Depuis des milliards d'années, le Soleil dissimule ses secrets dans un maelstrom d'énergie portant le nom de couronne solaire. Incroyablement chaud et ultra-virulent à l'occasion, cette enveloppe tumultueuse de plasma magnétisé dépassant le demi-million de degrés est un terrain sur lequel aucun engin spatial n'a jamais osé s'aventurer… jusqu'à présent.

Mercredi dernier, quatre études parues dans la revue Nature présentaient les premières données transmises par la sonde solaire Parker envoyée par la NASA. Dans le cadre de cette mission sans précédent, la sonde s'est approchée du Soleil à une distance jamais atteinte auparavant, battant par trois fois le précédent record à ce jour, et a ainsi pu goûter au souffle coronal de cet astre flamboyant. Ces rencontres intimes permettent d'ores et déjà de résoudre certains mystères solaires tout en charriant leur lot de découvertes inattendues.
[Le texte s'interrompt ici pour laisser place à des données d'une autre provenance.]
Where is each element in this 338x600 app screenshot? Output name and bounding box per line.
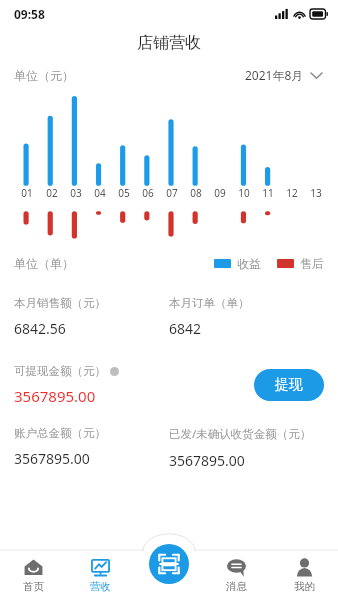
staticText: 首页 [23, 580, 44, 593]
button[interactable]: 营收 [67, 550, 134, 600]
button[interactable]: 消息 [202, 550, 270, 600]
staticText: 已发/未确认收货金额（元） [169, 426, 312, 442]
button[interactable]: 说明 [110, 367, 119, 376]
staticText: 04 [94, 186, 106, 200]
staticText: 13 [310, 186, 322, 200]
staticText: 我的 [294, 580, 315, 593]
staticText: 店铺营收 [137, 33, 201, 53]
staticText: 本月销售额（元） [14, 296, 106, 310]
staticText: 营收 [90, 580, 111, 593]
staticText: 收益 [237, 256, 261, 271]
staticText: 单位（元） [14, 68, 74, 83]
staticText: 可提现金额（元） [14, 364, 106, 378]
staticText: 售后 [300, 256, 324, 271]
staticText: 6842.56 [14, 319, 66, 338]
staticText: 02 [46, 186, 58, 200]
staticText: 本月订单（单） [169, 296, 250, 310]
staticText: 10 [238, 186, 250, 200]
staticText: 06 [142, 186, 154, 200]
staticText: 05 [118, 186, 130, 200]
staticText: 账户总金额（元） [14, 426, 106, 440]
button[interactable]: 扫一扫 [149, 544, 189, 584]
staticText: 12 [286, 186, 298, 200]
button[interactable]: 2021年8月 [243, 63, 324, 87]
staticText: 09:58 [14, 6, 45, 22]
button[interactable]: 首页 [0, 550, 67, 600]
staticText: 2021年8月 [245, 67, 304, 83]
staticText: 单位（单） [14, 256, 74, 271]
button[interactable]: 我的 [270, 550, 338, 600]
staticText: 07 [166, 186, 178, 200]
staticText: 11 [262, 186, 274, 200]
staticText: 09 [214, 186, 226, 200]
button[interactable]: 提现 [254, 369, 324, 401]
staticText: 01 [21, 186, 33, 200]
staticText: 消息 [226, 580, 247, 593]
staticText: 6842 [169, 319, 202, 338]
staticText: 3567895.00 [14, 386, 96, 406]
staticText: 3567895.00 [169, 451, 245, 470]
staticText: 03 [70, 186, 82, 200]
staticText: 3567895.00 [14, 449, 90, 468]
staticText: 提现 [275, 376, 303, 394]
staticText: 08 [190, 186, 202, 200]
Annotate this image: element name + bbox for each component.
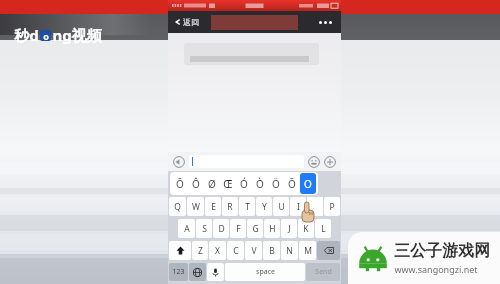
staticText: W xyxy=(192,201,200,213)
button[interactable]: Shift xyxy=(169,241,191,260)
staticText: S xyxy=(202,223,207,235)
staticText: space xyxy=(256,267,275,277)
button[interactable]: R xyxy=(222,197,238,216)
staticText: Œ xyxy=(223,177,233,191)
button[interactable]: S xyxy=(196,219,212,238)
staticText: D xyxy=(218,223,225,235)
button[interactable]: Ø xyxy=(204,173,220,194)
staticText: Õ xyxy=(288,177,296,191)
staticText: I xyxy=(297,201,300,213)
staticText: M xyxy=(304,245,312,257)
button[interactable]: Ö xyxy=(268,173,284,194)
button[interactable]: C xyxy=(227,241,244,260)
button[interactable]: F xyxy=(230,219,246,238)
button[interactable]: E xyxy=(205,197,221,216)
button[interactable]: Ō xyxy=(172,173,188,194)
staticText: 秒d xyxy=(14,25,39,45)
staticText: Ô xyxy=(192,177,200,191)
staticText: G xyxy=(252,223,259,235)
button[interactable]: Change keyboard xyxy=(189,263,206,281)
button[interactable]: Emoji xyxy=(308,156,320,168)
staticText: O xyxy=(304,177,312,191)
button[interactable]: O xyxy=(300,173,316,194)
staticText: ng视频 xyxy=(52,25,102,45)
button[interactable]: A xyxy=(178,219,195,238)
button[interactable]: U xyxy=(273,197,289,216)
button[interactable]: Voice message xyxy=(173,156,185,168)
button[interactable]: Œ xyxy=(220,173,236,194)
staticText: X xyxy=(215,245,220,257)
staticText: T xyxy=(245,201,250,213)
button[interactable]: D xyxy=(213,219,229,238)
button[interactable]: T xyxy=(239,197,255,216)
staticText: o xyxy=(43,30,49,41)
staticText: Z xyxy=(198,245,203,257)
button[interactable]: Õ xyxy=(284,173,300,194)
button[interactable]: More options xyxy=(310,11,341,33)
button[interactable]: Dictation xyxy=(207,263,224,281)
staticText: J xyxy=(288,223,291,235)
button[interactable]: P xyxy=(324,197,340,216)
staticText: A xyxy=(184,223,190,235)
button[interactable]: X xyxy=(209,241,226,260)
staticText: Y xyxy=(262,201,267,213)
button[interactable]: M xyxy=(299,241,316,260)
staticText: U xyxy=(278,201,285,213)
button[interactable]: W xyxy=(187,197,204,216)
staticText: Q xyxy=(174,201,181,213)
staticText: B xyxy=(269,245,275,257)
staticText: R xyxy=(227,201,233,213)
staticText: F xyxy=(236,223,241,235)
staticText: K xyxy=(303,223,309,235)
button[interactable]: 返回 xyxy=(168,11,206,33)
button[interactable]: H xyxy=(264,219,280,238)
staticText: N xyxy=(286,245,293,257)
button[interactable]: Ò xyxy=(252,173,268,194)
staticText: Send xyxy=(315,267,332,277)
staticText: Ö xyxy=(272,177,280,191)
button[interactable]: V xyxy=(245,241,262,260)
button[interactable]: Y xyxy=(256,197,272,216)
staticText: 123 xyxy=(172,267,185,277)
button[interactable]: Ó xyxy=(236,173,252,194)
staticText: L xyxy=(321,223,326,235)
button[interactable]: L xyxy=(315,219,331,238)
staticText: Ó xyxy=(240,177,248,191)
staticText: H xyxy=(269,223,276,235)
button[interactable]: Add attachment xyxy=(324,156,336,168)
button[interactable]: N xyxy=(281,241,298,260)
staticText: 三公子游戏网 xyxy=(394,241,490,261)
staticText: www.sangongzi.net xyxy=(394,263,478,275)
button[interactable]: Z xyxy=(192,241,208,260)
button[interactable]: J xyxy=(281,219,297,238)
staticText: E xyxy=(211,201,216,213)
button[interactable]: Backspace xyxy=(317,241,340,260)
staticText: Ø xyxy=(208,177,216,191)
staticText: P xyxy=(329,201,335,213)
staticText: C xyxy=(233,245,239,257)
button[interactable]: Ô xyxy=(188,173,204,194)
staticText: Ò xyxy=(256,177,264,191)
staticText: Ō xyxy=(176,177,184,191)
button[interactable]: Send xyxy=(306,263,340,281)
button[interactable]: G xyxy=(247,219,263,238)
staticText: V xyxy=(251,245,257,257)
button[interactable] xyxy=(189,155,304,168)
button[interactable]: Q xyxy=(169,197,186,216)
button[interactable]: I xyxy=(290,197,306,216)
button[interactable]: B xyxy=(263,241,280,260)
button[interactable]: 123 xyxy=(169,263,188,281)
button[interactable]: K xyxy=(298,219,314,238)
staticText: 返回 xyxy=(183,17,199,27)
button[interactable]: space xyxy=(225,263,305,281)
« Parker est en train de faire ce qu'aucune sonde n'avait réalisé jusque-là, » déclare Sarah Gibson du National Center for Atmospheric Research. « Je suis impatiente de voir ce qui arrivera par la suite, les premiers résultats sont très prometteurs. »

Comprendre : le Soleil

Grâce à ces observations fusionnelles, il sera possible de démêler les énigmes fondamentales posées par la physique solaire et prédire avec plus de précision les éruptions solaires dirigées vers la Terre. Baptisés éjections de masse coronale, ces dangereux nuages de particules hautement énergétiques donnent naissance à des aurores qui ensorcellent notre ciel jusqu'aux latitudes moyennes, mais pourraient tout autant heurter les satellites de communication, plonger les réseaux électriques dans le chaos et asséner un coup fatal aux astronautes.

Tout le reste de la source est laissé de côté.